Hiroyuki was visiting daughter Akane in Renton. Akane reports:
” The wind was so strong it severely damaged numbers of homes. The whole city is experiencing power outages and access to landline and cell signal. Senior citizens are not social media savvy, so they have been cut off from communication. City Hall lost power, but generators kicked in immediately. My sister Minami, who weathered the storm in Tateyama is in shock from being a victim of this disaster. She has never experienced such devastation before. My dad’s sailboat, which belongs to Tateyama Ocean Yacht Club, sank. Seven out of a fleet of thirteen sank. Only 2 survived and the rest are badly damaged.

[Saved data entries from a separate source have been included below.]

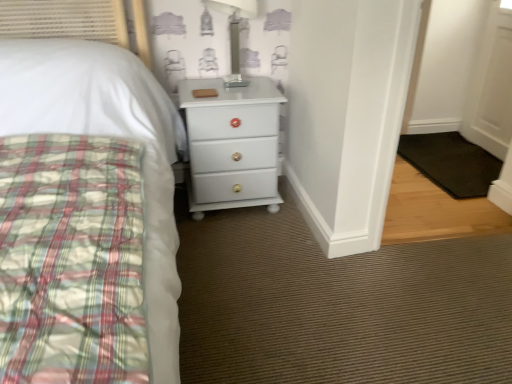 Question: Considering the relative positions of white glossy chest of drawers at center and black rubber mat at lower right in the image provided, is white glossy chest of drawers at center behind black rubber mat at lower right?

Choices:
 (A) no
 (B) yes

Answer: (A)

Question: Does white glossy chest of drawers at center have a lesser width compared to black rubber mat at lower right?

Choices:
 (A) no
 (B) yes

Answer: (B)

Question: Is white glossy chest of drawers at center oriented towards black rubber mat at lower right?

Choices:
 (A) no
 (B) yes

Answer: (A)

Question: Can you confirm if white glossy chest of drawers at center is bigger than black rubber mat at lower right?

Choices:
 (A) no
 (B) yes

Answer: (B)

Question: Does white glossy chest of drawers at center have a smaller size compared to black rubber mat at lower right?

Choices:
 (A) no
 (B) yes

Answer: (A)

Question: Looking at their shapes, would you say black rubber mat at lower right is wider or thinner than transparent glass table lamp at upper center?

Choices:
 (A) thin
 (B) wide

Answer: (B)

Question: From the image's perspective, is black rubber mat at lower right located above or below transparent glass table lamp at upper center?

Choices:
 (A) below
 (B) above

Answer: (A)

Question: Which is correct: black rubber mat at lower right is inside transparent glass table lamp at upper center, or outside of it?

Choices:
 (A) outside
 (B) inside

Answer: (A)

Question: Is black rubber mat at lower right in front of or behind transparent glass table lamp at upper center in the image?

Choices:
 (A) behind
 (B) front

Answer: (A)

Question: In the image, is white glossy chest of drawers at center positioned in front of or behind transparent glass table lamp at upper center?

Choices:
 (A) front
 (B) behind

Answer: (B)

Question: From the image's perspective, is white glossy chest of drawers at center located above or below transparent glass table lamp at upper center?

Choices:
 (A) below
 (B) above

Answer: (A)

Question: From their relative heights in the image, would you say white glossy chest of drawers at center is taller or shorter than transparent glass table lamp at upper center?

Choices:
 (A) short
 (B) tall

Answer: (B)

Question: Is white glossy chest of drawers at center situated inside transparent glass table lamp at upper center or outside?

Choices:
 (A) outside
 (B) inside

Answer: (A)

Question: Considering the positions of point (237, 72) and point (246, 198), is point (237, 72) closer or farther from the camera than point (246, 198)?

Choices:
 (A) farther
 (B) closer

Answer: (A)

Question: Looking at their shapes, would you say transparent glass table lamp at upper center is wider or thinner than white glossy chest of drawers at center?

Choices:
 (A) wide
 (B) thin

Answer: (B) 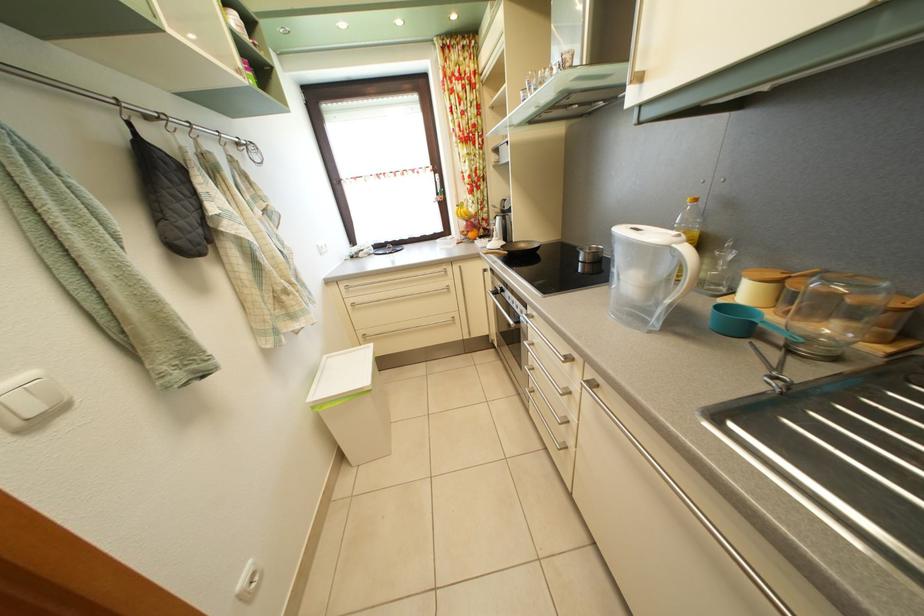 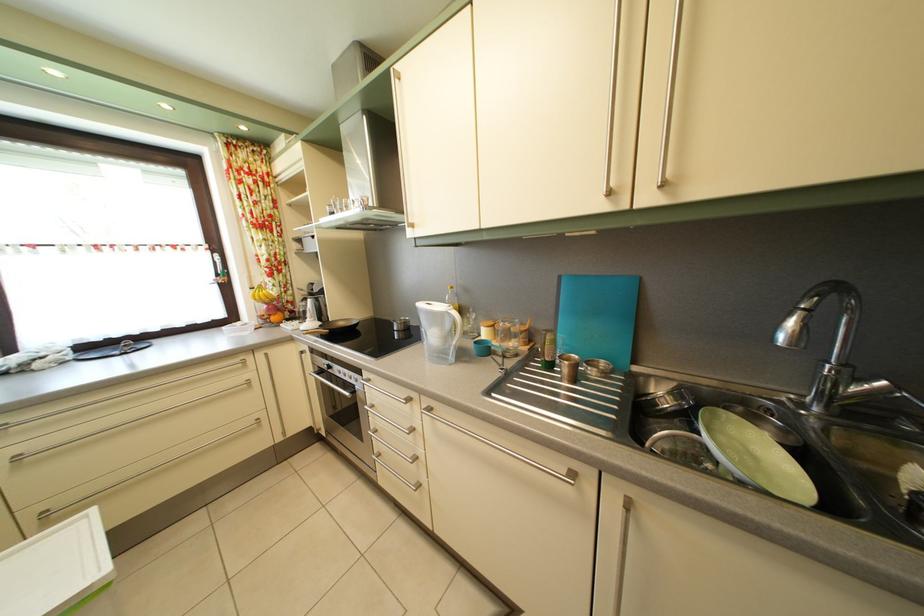 The point at (530, 315) is marked in the first image. Where is the corresponding point in the second image?

(365, 384) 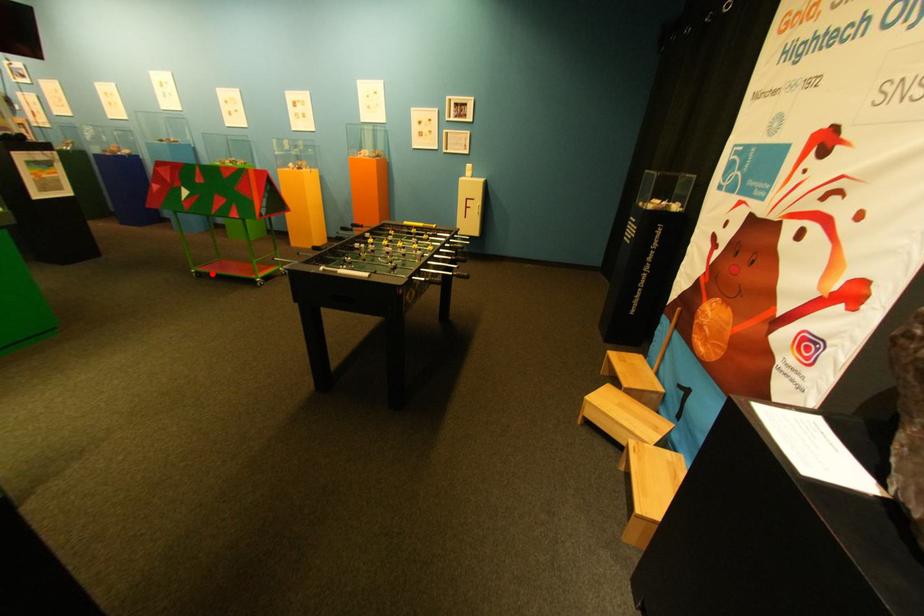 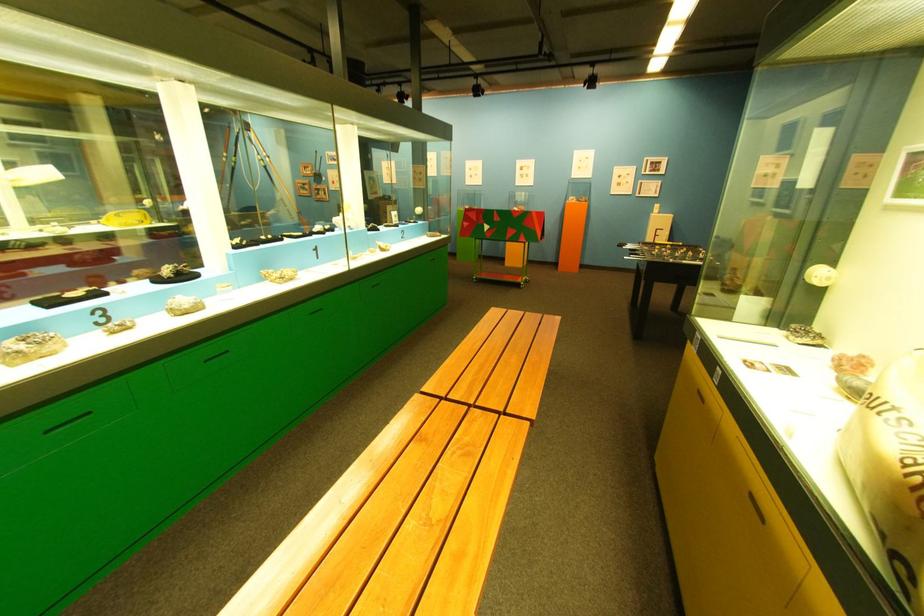 Question: I am providing you with two images of the same scene from different viewpoints. A red point is shown in image1. For the corresponding object point in image2, is it positioned nearer or farther from the camera?

Choices:
 (A) Nearer
 (B) Farther

Answer: (B) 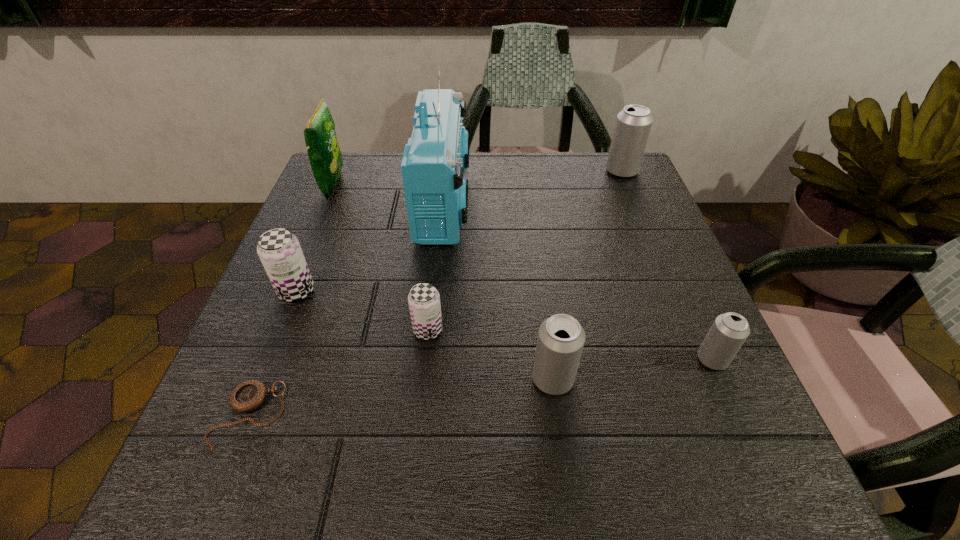 The width and height of the screenshot is (960, 540). In order to click on free region located 0.250m on the back of the shortest object in this screenshot , I will do `click(305, 274)`.

At what (x,y) coordinates should I click in order to perform the action: click on radio receiver positioned at the far edge. Please return your answer as a coordinate pair (x, y). Image resolution: width=960 pixels, height=540 pixels. Looking at the image, I should click on (435, 157).

Identify the location of crisp (potato chip) that is at the far edge. (325, 157).

Find the location of a particular element. beer can at the far edge is located at coordinates (633, 124).

Where is `object positioned at the near edge`? Image resolution: width=960 pixels, height=540 pixels. object positioned at the near edge is located at coordinates (249, 395).

Where is `crisp (potato chip) that is at the left edge`? crisp (potato chip) that is at the left edge is located at coordinates (325, 157).

Locate an element on the screen. The height and width of the screenshot is (540, 960). beer can situated at the left edge is located at coordinates (279, 250).

Image resolution: width=960 pixels, height=540 pixels. Identify the location of pocket watch at the left edge. (249, 395).

Locate an element on the screen. object that is at the far left corner is located at coordinates (325, 157).

The height and width of the screenshot is (540, 960). I want to click on object that is at the near left corner, so click(x=249, y=395). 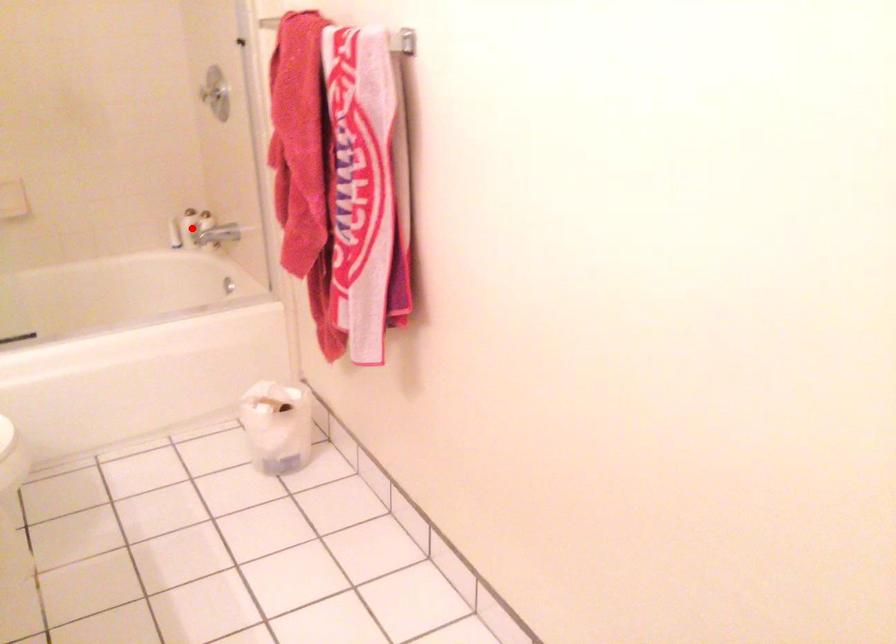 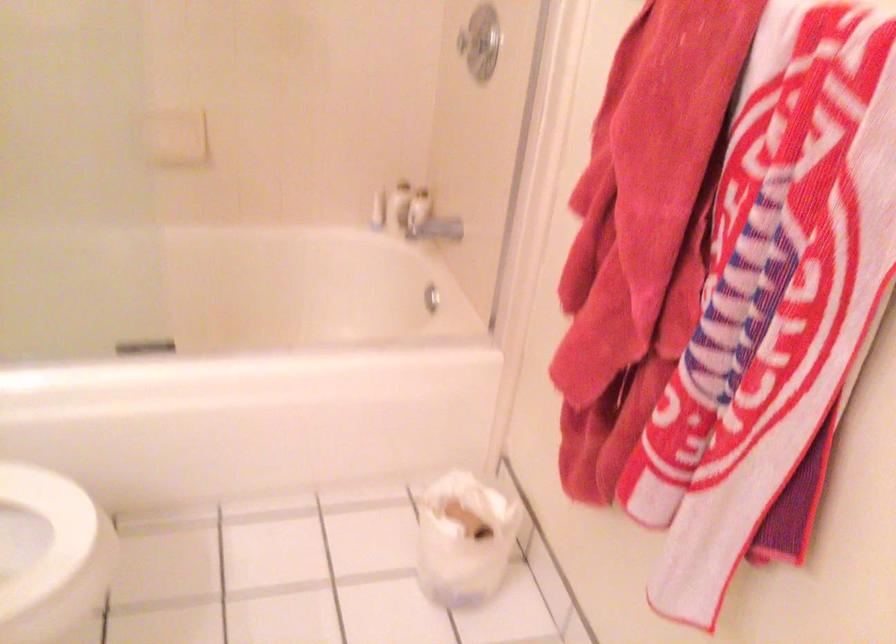 Question: A red point is marked in image1. In image2, is the corresponding 3D point closer to the camera or farther? Reply with the corresponding letter.

Choices:
 (A) The corresponding 3D point is closer.
 (B) The corresponding 3D point is farther.

Answer: (A) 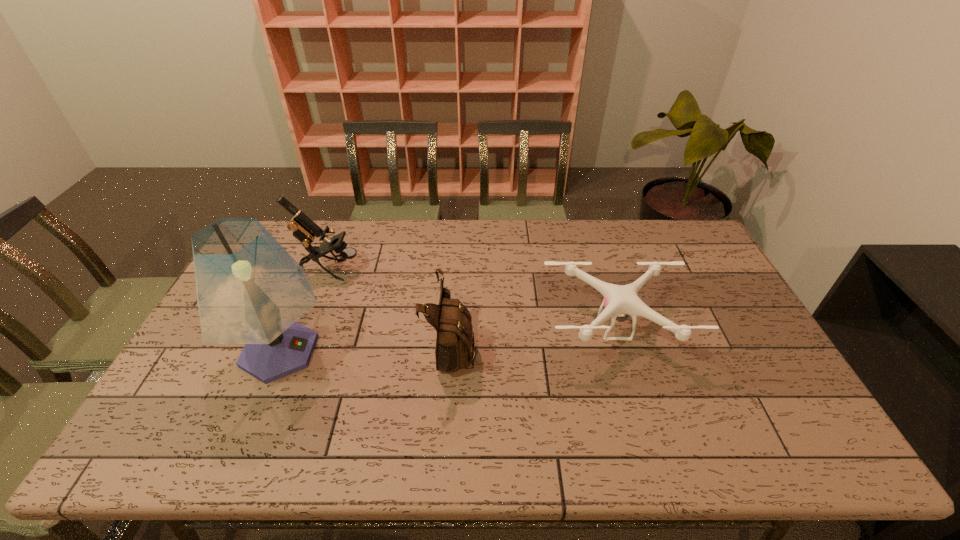 This screenshot has width=960, height=540. I want to click on vacant space that is in between the third object from left to right and the microscope, so click(391, 308).

Where is `vacant area that lies between the microscope and the second shortest object`? The height and width of the screenshot is (540, 960). vacant area that lies between the microscope and the second shortest object is located at coordinates (391, 308).

You are a GUI agent. You are given a task and a screenshot of the screen. Output one action in this format:
    pyautogui.click(x=<x>, y=<y>)
    Task: Click on the vacant area that lies between the rightmost object and the third object from left to right
    
    Given the screenshot: What is the action you would take?
    pyautogui.click(x=533, y=337)

This screenshot has height=540, width=960. In order to click on the third closest object to the farthest object in this screenshot , I will do `click(620, 301)`.

Where is `the closest object to the second object from right to left`? the closest object to the second object from right to left is located at coordinates (620, 301).

This screenshot has width=960, height=540. In order to click on free spot that satisfies the following two spatial constraints: 1. on the top of the rightmost object; 2. on the base of the lampshade in this screenshot , I will do `click(622, 352)`.

The image size is (960, 540). I want to click on vacant region that satisfies the following two spatial constraints: 1. on the top of the shortest object; 2. on the front-facing side of the second shortest object, so click(620, 346). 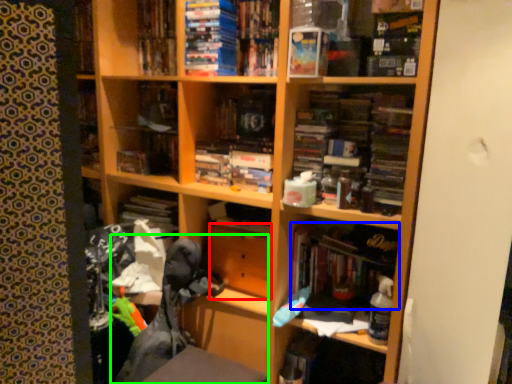 Question: Which object is the farthest from drawer (highlighted by a red box)? Choose among these: book (highlighted by a blue box) or swivel chair (highlighted by a green box).

Choices:
 (A) book
 (B) swivel chair

Answer: (A) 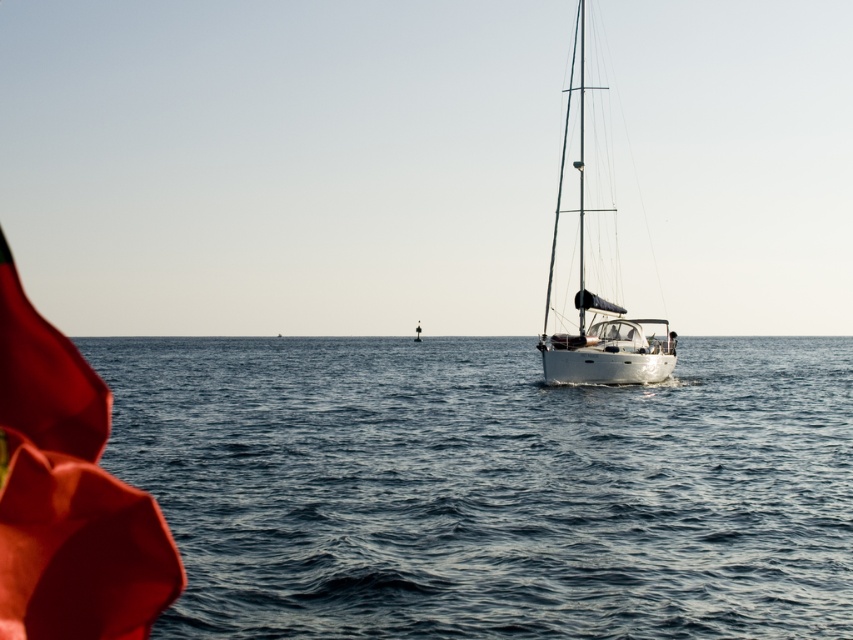 Question: Where is blue water at lower left located in relation to white glossy sailboat at center in the image?

Choices:
 (A) right
 (B) left

Answer: (B)

Question: Which of the following is the farthest from the observer?

Choices:
 (A) pos(585,352)
 (B) pos(381,564)

Answer: (A)

Question: Which point appears closest to the camera in this image?

Choices:
 (A) (280, 371)
 (B) (614, 372)

Answer: (B)

Question: Does blue water at lower left appear on the left side of white glossy sailboat at center?

Choices:
 (A) yes
 (B) no

Answer: (A)

Question: Is the position of blue water at lower left more distant than that of white glossy sailboat at center?

Choices:
 (A) no
 (B) yes

Answer: (A) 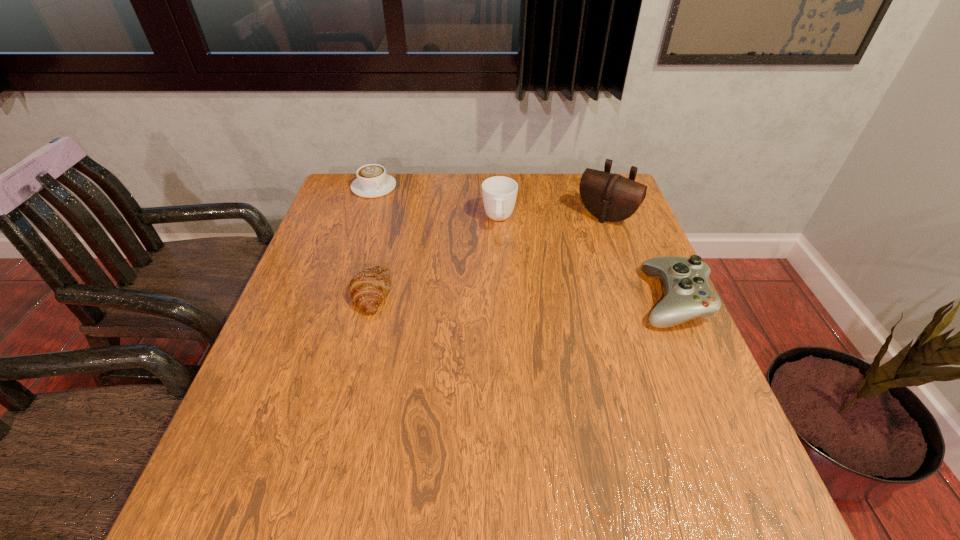 The width and height of the screenshot is (960, 540). What are the coordinates of `cappuccino that is at the left edge` in the screenshot? It's located at (372, 181).

You are a GUI agent. You are given a task and a screenshot of the screen. Output one action in this format:
    pyautogui.click(x=<x>, y=<y>)
    Task: Click on the control located at the right edge
    The height and width of the screenshot is (540, 960).
    Given the screenshot: What is the action you would take?
    pyautogui.click(x=687, y=295)

This screenshot has width=960, height=540. Identify the location of pouch situated at the right edge. (610, 197).

You are a GUI agent. You are given a task and a screenshot of the screen. Output one action in this format:
    pyautogui.click(x=<x>, y=<y>)
    Task: Click on the object situated at the far left corner
    The width and height of the screenshot is (960, 540).
    Given the screenshot: What is the action you would take?
    pyautogui.click(x=372, y=181)

The height and width of the screenshot is (540, 960). What are the coordinates of `object that is at the far right corner` in the screenshot? It's located at (610, 197).

Where is `vacant position at the far edge of the desktop`? Image resolution: width=960 pixels, height=540 pixels. vacant position at the far edge of the desktop is located at coordinates (537, 190).

Find the location of a particular element. free region at the left edge of the desktop is located at coordinates (356, 251).

This screenshot has height=540, width=960. I want to click on free region at the right edge, so click(624, 289).

You are a GUI agent. You are given a task and a screenshot of the screen. Output one action in this format:
    pyautogui.click(x=<x>, y=<y>)
    Task: Click on the blank space at the far left corner of the desktop
    
    Given the screenshot: What is the action you would take?
    pyautogui.click(x=348, y=185)

Identify the location of vacant area at the near left corner. (275, 423).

When reached out by others after a tragedy, it’s common for Japanese folks to reply, “we are fine and our home is fine” out of sense of “Enryo”, a widespread Japanese concept of restraining speech or actions to avoid unpleasant confrontation. People may minimize or even be silent regarding the impact of this disaster initially, but I think it’s severe enough that it require a long period of time for the city and its people to recover.”
Ryosuke Okawa, who participated in Ski to Sea race in 2011, drove to Tateyama neighboring town Minamiboso (Ferndale’s Sister City) two days after the disaster and created this video showing the destruction and devastation caused by Typhoon Faxai.
The Bellingham Sister Cities Association is happy, however, to report the two marathon runners from Tateyama will still be coming to Bellingham for the race this last weekend in September. The public is in invited to join our Mayor Linville meet them and show our support at Bellingham City Hall (210 Lottie St.) on Friday, September 27 at 12:30 pm.